В зрелом возрасте отношение человека к миру уже вполне определяется. Чехов, развивая в новую эпоху и на новой социальной почве известную антитезу:
Средь мира дольнего
Для сердца вольного
Есть два пути,— намечает два противоположных отношения человека к окружающей его действительности. Одно — инертное, когда человек подчиняется слепой власти быта и теряет волю к сопротивлению; он живет в согласии с той жизнью, которая в авторском изложении воспринимается читателем как жизнь неправедная и интеллектуально скудная.
Другое отношение — активное, оно призывает человека к более высоким сферам человеческого духа. Когда речь идет о героях Чехова, нельзя смешивать ихотношениек внешнему миру с их поведением.
Мы только что приводили примеры пассивного поведения героев, сочетающегося с их активным внутренним сопротивлением обстоятельствам,— это были случаи, когда отношение и поведение не совпадали. С другой стороны, инертное отношение к законам внешнего мира (то, что мы назвали здесь слепой властью быта) может прекрасно уживаться с активным жизненным поведением, с проявлением агрессивности обывательской психологии.
Для понимания чеховских героев прежде всего важно уяснить их отношение к жизни.
Уже в ранних произведениях Чехова можно найти примеры несовпадения между поступками человека и отношением его к жизни. В одном из самых драматических по содержанию рассказов 1882 года — «Барыня» — крестьянин Степан, подчиняясь власти корыстолюбивого отца и прихоти сладострастной помещицы, идет служить к ней кучером, но вся душа его сопротивляется этой нечистой службе. И в какой-то миг, при виде исстрадавшейся от ревности и обиды жены Марьи, он словно прозревает. В возбужденном от вина и горя сознании рождается ясная мысль: «Бежать отсюда, бежать подальше с этой бледной, как смерть, забитой, горячо любимой женщиной. Бежать подальше от этих извергов, в Кубань, например… А как хороша Кубань! Если верить письмам дяди Петра, то какое чудное приволье на Кубанских степях! И жизнь там шире, и лето длинней, и народ удалее…» Как точно оценивает Степан среду «извергов», втянувших его в безнравственную жизнь, как верно видит он спасение в бегстве от этой грязной обстановки! Но ведет себя он все же по законам ненавистной ему среды: в финале он не бежит вместе с Марьей на Кубань, а в диком порыве злобы убивает ее, ни в чем не повинную, и вместо ожидаемого очищения от греха перед ним встает перспектива каторги, полная безысходность.
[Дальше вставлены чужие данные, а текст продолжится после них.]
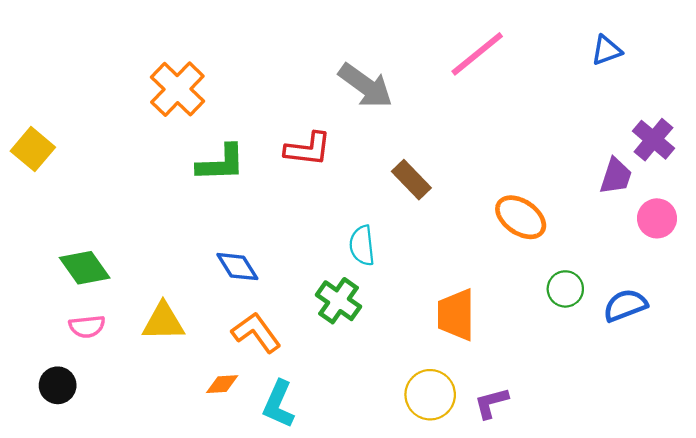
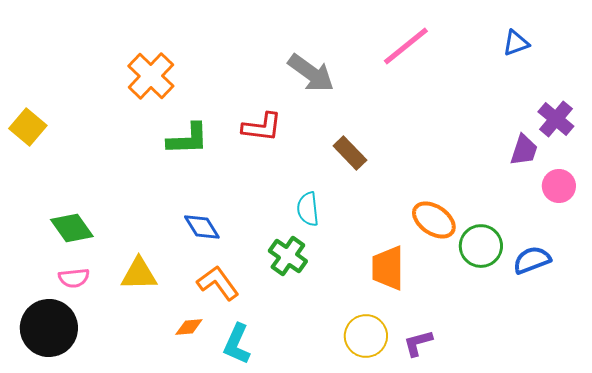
orange ellipse: (521, 217) -> (434, 220), moved
green circle: (565, 289) -> (481, 246), size x1.4
black circle: (58, 385) -> (49, 328), size x1.8

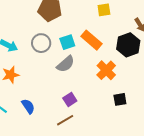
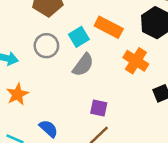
purple square: (70, 99) -> (99, 108), turned -32

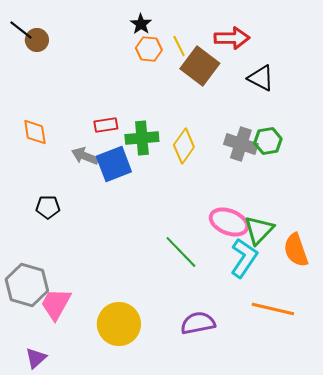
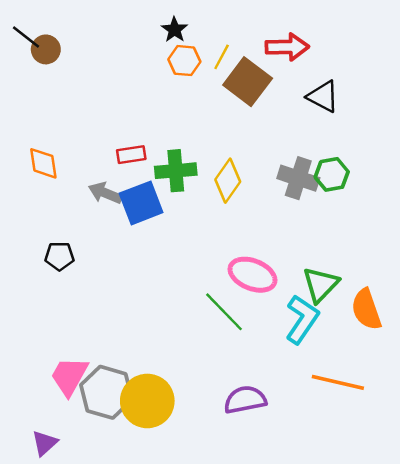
yellow line: (179, 46) -> (222, 57), turned 55
pink ellipse: (229, 222) -> (252, 275), moved
gray hexagon: (27, 285) -> (106, 392), moved

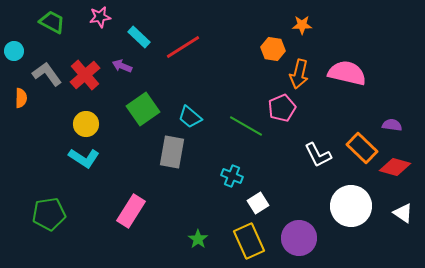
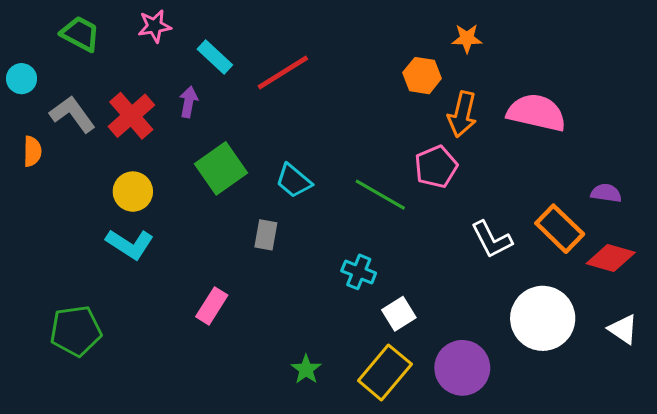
purple arrow: (122, 66) -> (189, 102), turned 78
gray rectangle: (172, 152) -> (266, 235), size x0.6
pink rectangle: (131, 211) -> (212, 306), moved, size x0.7
yellow rectangle: (249, 241) -> (385, 372), turned 64

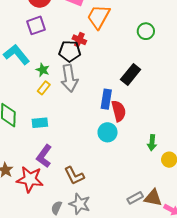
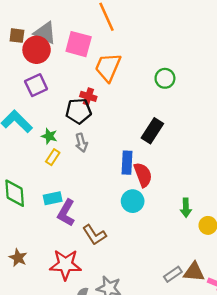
gray arrow: (69, 78) -> (81, 143), size x0.6
purple L-shape: (44, 156) -> (66, 213), moved
brown L-shape: (74, 176) -> (94, 235), moved
red star: (30, 179) -> (65, 265), moved

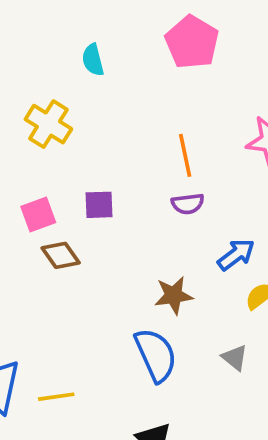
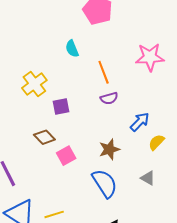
cyan semicircle: (93, 60) -> (72, 49), moved
yellow cross: (48, 124) -> (34, 84), moved, turned 30
pink square: (38, 215) -> (66, 156), moved

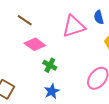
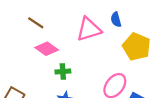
green cross: (50, 65) -> (63, 72), turned -32

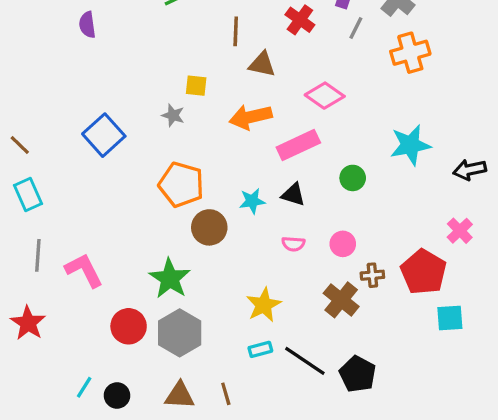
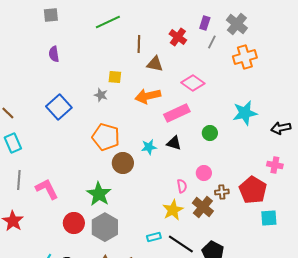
purple semicircle: (87, 25) -> (54, 54), moved
pink cross: (460, 231) -> (275, 165), turned -35
pink semicircle: (293, 244) -> (182, 186), moved, turned -104
yellow star: (264, 305) -> (173, 210), moved

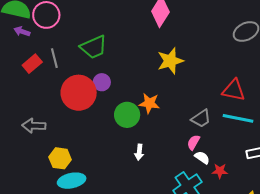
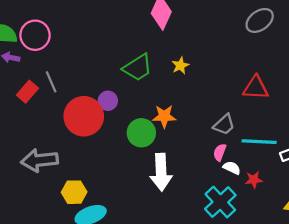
green trapezoid: (94, 47) -> (138, 68), moved
yellow star: (170, 61) -> (180, 66), size x0.6
cyan line: (238, 118) -> (259, 142), moved
gray arrow: (34, 126) -> (40, 160), size x1.4
white arrow: (139, 152) -> (161, 172), size x2.0

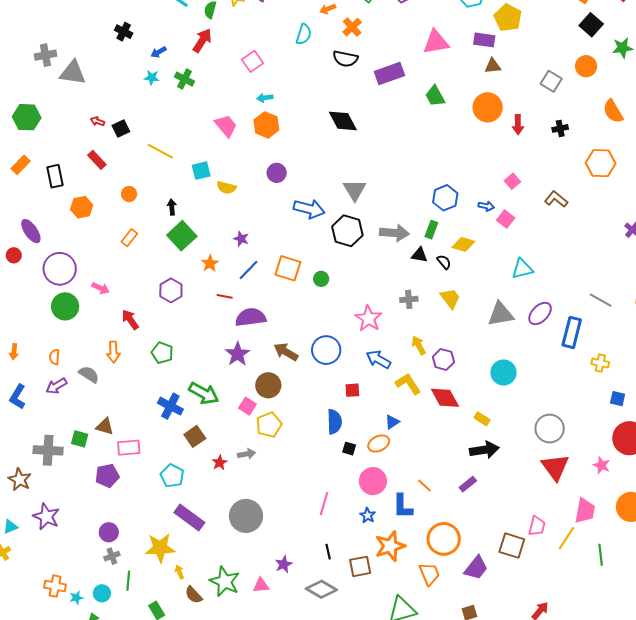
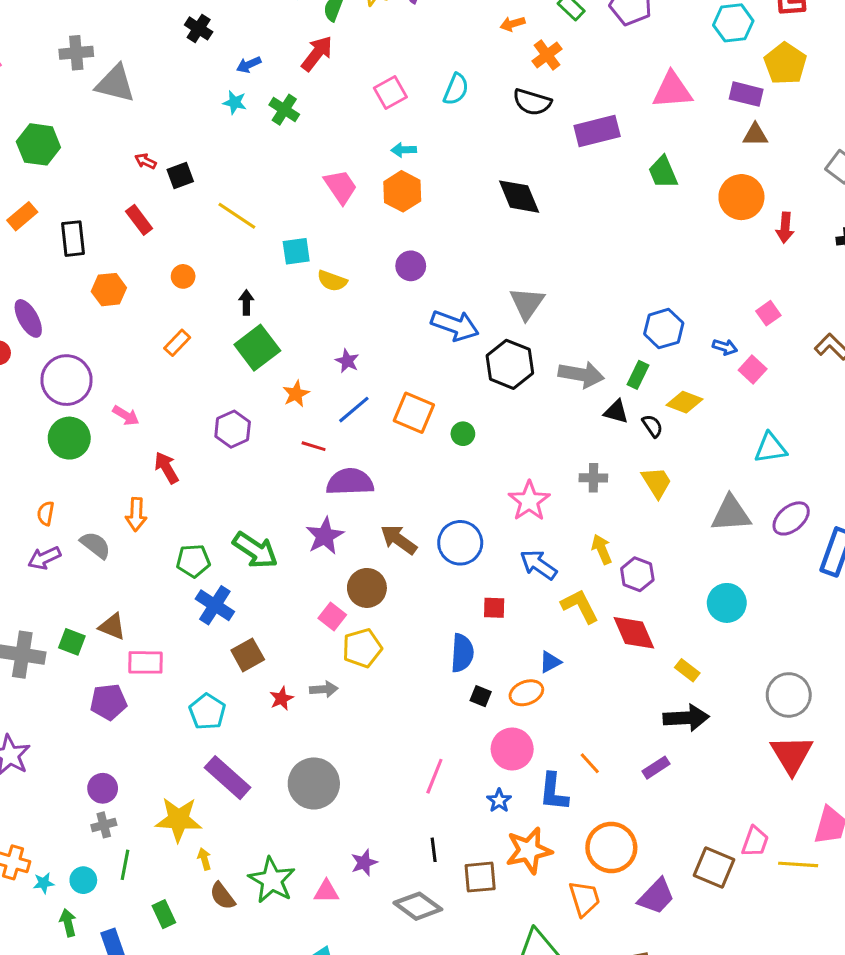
cyan semicircle: (304, 34) -> (456, 89), moved
green pentagon: (162, 353) -> (193, 561), moved, turned -30
green arrow: (204, 393) -> (255, 550), moved
yellow line: (566, 538) -> (798, 864), turned 55

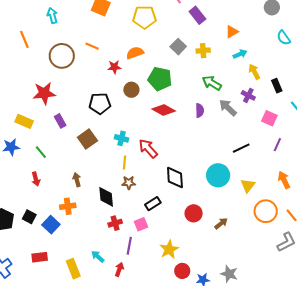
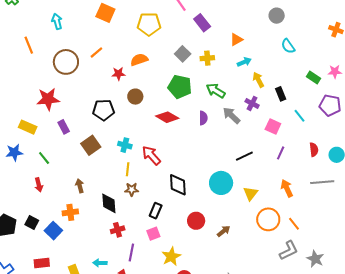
orange line: (92, 46) -> (96, 52), turned -64
green pentagon: (160, 79) -> (180, 87), moved
black rectangle: (153, 204) -> (156, 211), turned -35
pink square: (141, 224) -> (153, 234), moved
cyan arrow: (98, 257) -> (100, 263), turned -40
Сколько раз вслед за горемычным Степаном герои более поздних рассказов Чехова приходят к таким же четким решениям — бежать куда глаза глядят, куда-нибудь очень далеко от семьи, от дома, от города. И хоть чаще всего эти решения ни к чему не приводили на практике, самое их возникновение в душе человека — признак серьезного недовольства действительностью А способность к такому недовольству служила для Чехова-ху дожника высшей мерой ценности личности. Изображая судьбу героев и их отношение к жизни, Чехов доводил до сознания своих читателей идею необходимости осмысленной и нравственно чистой жизни. Мысли о такой жизни неизбежно возникали у читателей под впечатлением горького опыта духовного угасания личности. Но они с еще большей, заражающей силой рождались у читателей, если перед их глазами открывалась картина постепенного созревания в человеке ненависти к окружающей среде, его готовности противостоять ее влиянию. Духовному прозрению человека в творчестве Чехова найдется тоже немало примеров.
Правда, иногда оба отношения к быту, к духовности уживаются в одном герое. Таков1 помещик Алехин из рассказа «О любви». Казалось бы, он погряз в разговорах о крупе, сене, дегте, в непрестанных заботах по хозяйству — в бескрылом, бездуховном быте. Даже внешне, в давно не стиранной рубахе и кальсонах вместо брюк, весь пыльный и грязный, он кажется собеседникам одичавшим. Но стоило Алехину смыть с себя многослойную грязь и почувствовать себя среди думающих, интересных людей, как он преобразился. В его рассказе-воспоминании о встрече с Анной Алексеевной обнаружился незаурядный ум и способность к глубокому чувству. «Я понял, что когда любишь, то в своих рассуждениях об этой любви нужно исходить от высшего, от более важного, чем счастье или несчастье, грех или добродетель в их ходячем смысле, или не нужно рассуждать вовсе». Это тип человека, осознающего пошлость «ходячей» морали и собственную неполноценность — и все-таки (а может быть, и потому) обаятельного, тонко чувствующего, умеющего подняться над бытом.